▸ THE TASK
The entries below are to be restated exactly, and their images are to be omitted.

▸ RECORDS
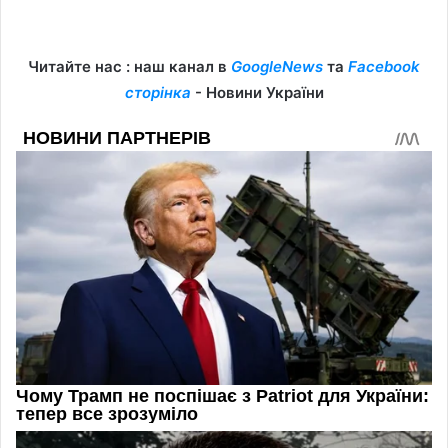
Читайте нас : наш канал в
GoogleNews
та
Facebook
сторінка
- Новини України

▸ YOUR RESPONSE
Читайте нас : наш канал в
GoogleNews
та
Facebook
сторінка
- Новини України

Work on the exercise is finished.